2006年2月1日水曜日

東京の休日

〔えいが〕

1958年、東宝。山本嘉次郎監督。山口淑子、上原謙、久慈あさみ主演。

山口淑子の映画生活20年記念映画にして、引退記念映画
東宝オールスターキャストによる、歌と踊り満載の作品です。
もちろん、山口淑子も『夜来香』他数曲を歌っています。

冒頭、

協賛
比国パラトーン撮影所
遠東影業有限公司

と出るのは、フィリピン人キャスト(ビンボー・ダナオ、他)と台湾人キャスト(陳惠珠)の関係でしょう。
ちなみに、遠東は当時東宝映画の台湾における配給権を握っていました。

山口淑子演じるメリー川口の設定(子供の頃両親と共にアメリカに渡り、長じてデザイナーとして成功)は、彼女自身の境遇を少しく投影したものなのでしょうが、元夫(イサムノグチ)のイメージもどこかだぶります。

彼女が同行するアメリカの日系人旅行団体「1世観光団」は、勝ち組と負け組に分かれて大喧嘩しているという、アメリカというよりはブラジルの日系人みたいな団体さんです。
ま、笑えるといえば笑えるものの、戦時中、彼らがどれほどの辛酸を舐めたか、それはまだ日本では知られていなかったのか、それとも知っていたけれど敢えて無視したのか、いささか複雑な思いもいたしました。

途中、中華料理店「李香蘭」の主人として森繁久彌が登場、「李香蘭のファンなのか?」と尋ねる司葉子(客。
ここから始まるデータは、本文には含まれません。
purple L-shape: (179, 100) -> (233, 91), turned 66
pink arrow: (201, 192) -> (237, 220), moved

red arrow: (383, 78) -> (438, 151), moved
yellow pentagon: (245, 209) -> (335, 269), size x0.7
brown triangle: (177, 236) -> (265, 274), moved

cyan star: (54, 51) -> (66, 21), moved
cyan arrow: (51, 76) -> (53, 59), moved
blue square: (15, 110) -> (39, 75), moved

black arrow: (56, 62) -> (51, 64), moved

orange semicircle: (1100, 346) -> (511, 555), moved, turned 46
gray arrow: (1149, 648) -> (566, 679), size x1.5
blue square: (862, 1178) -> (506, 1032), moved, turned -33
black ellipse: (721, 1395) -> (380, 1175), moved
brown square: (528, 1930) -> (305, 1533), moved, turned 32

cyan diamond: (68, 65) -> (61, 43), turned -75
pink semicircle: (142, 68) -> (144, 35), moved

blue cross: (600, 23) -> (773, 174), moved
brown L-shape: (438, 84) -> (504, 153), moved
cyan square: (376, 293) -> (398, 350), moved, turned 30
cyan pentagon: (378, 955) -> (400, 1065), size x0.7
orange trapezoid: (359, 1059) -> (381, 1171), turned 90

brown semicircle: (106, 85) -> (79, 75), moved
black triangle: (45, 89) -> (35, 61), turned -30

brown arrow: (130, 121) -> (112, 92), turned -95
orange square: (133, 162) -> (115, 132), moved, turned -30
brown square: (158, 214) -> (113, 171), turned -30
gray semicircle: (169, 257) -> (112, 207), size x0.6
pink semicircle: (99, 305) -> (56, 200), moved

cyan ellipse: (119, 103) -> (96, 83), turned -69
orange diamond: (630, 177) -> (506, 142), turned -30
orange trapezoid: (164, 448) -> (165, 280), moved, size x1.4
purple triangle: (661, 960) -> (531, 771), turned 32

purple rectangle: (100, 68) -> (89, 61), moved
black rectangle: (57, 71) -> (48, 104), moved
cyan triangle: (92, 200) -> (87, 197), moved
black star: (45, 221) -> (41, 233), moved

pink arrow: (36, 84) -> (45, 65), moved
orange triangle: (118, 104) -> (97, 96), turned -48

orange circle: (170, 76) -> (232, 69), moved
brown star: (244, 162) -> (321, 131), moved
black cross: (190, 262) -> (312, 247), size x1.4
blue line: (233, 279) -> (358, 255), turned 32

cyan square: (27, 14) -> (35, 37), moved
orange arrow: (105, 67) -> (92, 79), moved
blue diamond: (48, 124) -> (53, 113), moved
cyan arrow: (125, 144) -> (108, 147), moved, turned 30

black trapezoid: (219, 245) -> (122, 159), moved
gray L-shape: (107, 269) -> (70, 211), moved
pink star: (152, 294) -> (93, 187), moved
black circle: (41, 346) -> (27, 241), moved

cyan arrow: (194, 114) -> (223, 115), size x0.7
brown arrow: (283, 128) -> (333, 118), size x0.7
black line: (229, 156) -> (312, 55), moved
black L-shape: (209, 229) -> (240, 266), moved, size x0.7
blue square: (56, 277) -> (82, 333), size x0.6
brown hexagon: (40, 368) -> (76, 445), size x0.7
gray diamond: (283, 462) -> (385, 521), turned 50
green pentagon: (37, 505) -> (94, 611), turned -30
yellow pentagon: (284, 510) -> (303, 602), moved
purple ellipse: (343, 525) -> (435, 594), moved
銀座の美人喫茶〔たぶん〕のウェイトレスさん)に対して、おかしな日本語(フランキー堺系。というか、こっちの方が早いのか)で、

昔、満州で同じ名前の大きなレストランを経営していたが、あの子は小さい頃、うちの店によく食事に来ていた。 だからデビューするとき、自分の店の名前を芸名にしてあげた。

としようもない駄法螺を吐き、

満州ではレストランだけでなく、放送局も経営していたんだ。

と自分のことまでネタにしていました。

そういや、ここの件で、宝田さん(客。銀座の花屋で働いていて、司葉子と恋人同士の設定)、

一杯、白乾兒!

とか、中国語の台詞をちょこっとだけしゃべっていました。
『香港の夜』のルーツね。

ところで、先ほど台湾人キャストと書きましたが、映画が始まって間もなく、羽田へ向かう飛行機内で山口淑子の席に座っていた旗袍姿の女性が陳惠珠です。
この当時、東宝芸能学校で学んでいた彼女は、卒業後台湾へ帰国、中央電影の専属女優となっていくつかの作品に出演した後再び来日、母校で中国舞踊を教えながら舞台やテレビに出演、特に1961年9月19日に放映された日立劇場『私は嘘をついた』(TBS)は、彼女の半生を描いたドラマで、彼女自身が主演しているそうです。
その後、日本人と結婚して日本に帰化、現在ではこちらの学院長としてご活躍中です(こんなドラマの原作も)。
1970年の『社長学ABC 正・続』では、小沢昭一演じる旺滄海(おー!そーかい)の夫人役で顔を見せていました(2人の姪を演じていたのが、後に邵氏で活躍する恬妮) 。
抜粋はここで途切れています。